Сергей Монастырский
Про Вовку
Работал я тогда в молодежной газете. И вот однажды поехали мы с фотокорреспондентом Вовкой Климкиным на одну из молодежных строек.
Модно это было тогда в новом месте открывать современные предприятия и привлекать туда местную молодежь из окрестных сел и деревень, страдавших без работы.
Нужно же было описать их героическую жизнь и трудовой подвиг.
Надо сказать, что профессия фотокорреспондента была самой скучной в редакции.
Пишущий корреспондент мог изгаляться, как хотел, изображая то, что было, чего не было. То есть проявлять творчество.
А фотограф мог только нажимать на затвор фотоаппарата, и фиксировать то, что есть.
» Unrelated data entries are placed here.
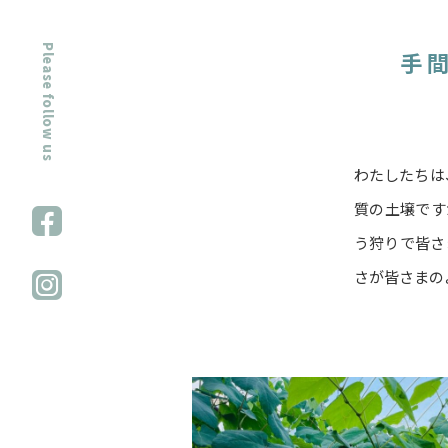
Please follow us
手
わたしたちは
質の土壌です
う狩りで皆さ
さが皆さまの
В основном, объект и лица передовиков производства.
Поэтому, как правило, они были не наделены интеллектом, но крепко знали свое дело.
Однако, Вовка по натуре был человеком творческим. На работу он давно забил, штамповал лица передовиков, но везде и всюду, как свободный художник искал художественную натуру и преуспел в этом.
В отличие от нас пишущих, он был лауреатом многих выставок, и даже международных.
Ну, вот пока я сопровождаемый местными активистками – фабрика была женским предприятием – ходил по цехам, Вовка ушел куда-то в поля и к вечеру вернулся с горящими глазами, задыхающийся от счастья и волнения:
– Представляешь, часа два ходил возле поля, ждал, когда наступит закат! А все небо было в облаках. Такая жалость! Там в конце поля стояла церковь, а возле нее, представляешь, паслась лошадь! Белая лошадь!
– И вот я ухожу. Уже ушел было и вдруг спиной чувствую – небо сзади прояснилось!
Оглядываюсь – мать честная! Красный закат, колокольня церкви, пасется белый конь!
Показать произведение он не мог. В те времена не было видеозаписывающей аппаратуры, надо было проявлять, сушить, монтировать!
Словом, вечером, когда, как водится, в командировках, мы собрались с активистками в комнате их общежития с простой целью: выпить, закусить и дальше по программе, программа была привычная и известна всем: и активисткам и нам, Вовка от пережитого восторга быстро напился и заснул за столом.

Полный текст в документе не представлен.